While there have been price increases across the category, with volumes down 1.6% and value sales up 5.2%, that rate of increase lags behind many other products and categories. That’s despite savoury pastries’ exposure to energy costs, given the need for baking, and many of the raw ingredients seeing supply constraints and price hikes.
“Pastry is great value for value-seeking shoppers looking for good, honest, excellent value-for-money options that don’t sacrifice on quality,” Compleat’s Manley says.
And value brands may not be the only ones to benefit. The tightening of consumer belts could, counterintuitively, play into the hands of premium lines, Higgidy suggests. It believes the cost of living crisis could reignite Covid behaviours and see more “at-home meals and more eating together as a family”.
Mitchell at Ginsters sums up his confidence in the category for 2023. “In times of economic uncertainty, consumers seek reassurance and comfort, and we are well placed to meet this need… British consumers will look to trusted brands who offer great value for money,” he says.
“We continue to offer an affordable meal, particularly when contextualised against other categories, such as sandwiches and ready meals,” Mitchell adds.
Pukka’s Fisher is similarly upbeat. Again, he points to its frozen range as a timely innovation, as consumers look to reduce waste and buy in larger volumes.
“There’s no question that savoury pastries will play a particularly key role in shoppers’ repertoires over the next year or so, offering recession affordability,” he concludes.
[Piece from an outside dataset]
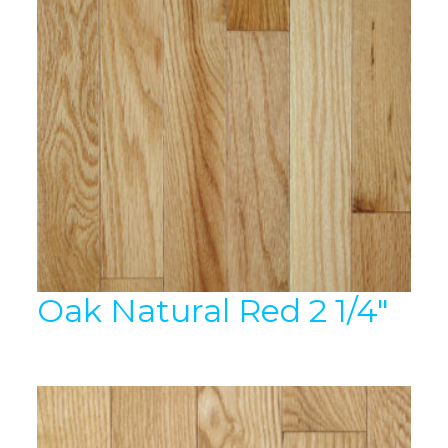
Oak Natural Red 2 1/4″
“And the best thing is that this is just the start. We’re really just scratching the surface of what is possible.”
It looks like it will take more than a recession to make this category eat humble pie.
Top Launch 2022
Meatball Marinara Bake - Ginsters
Ginsters continued its push into global flavours, with the launch of its Meatball Marinara bake in May – adding to its move into bakes with flavours including Mac & Cheese and Harissa Spiced Chicken last year. The latest offering – aimed at the lunch market - contains 100% British pork and beef meatballs with melted mozzarella retailing at a palatable £1. Launched exclusively in Tesco as a limited edition, it further widened the appeal of its bake range, with 60% of buyers being family shoppers compared to 43% for bakes generally. Following its success so far, the SKU will be rolled out nationally in 2023.
The savoury pastries category could soon face a celebrity challenger. Tom Kerridge applied in March to register the names ‘Humble Pie’ and ‘The Humble Pie by Tom Kerridge’ with the IPO – under class 29, covering meat, and class 30, accounting for pies. Kerridge, who owns the Michelin-starred Hand & Flowers pub in Marlow, confirmed his plan to The Grocer. “It’s very early days, but it’s exciting,” he said. “So, watch this space.”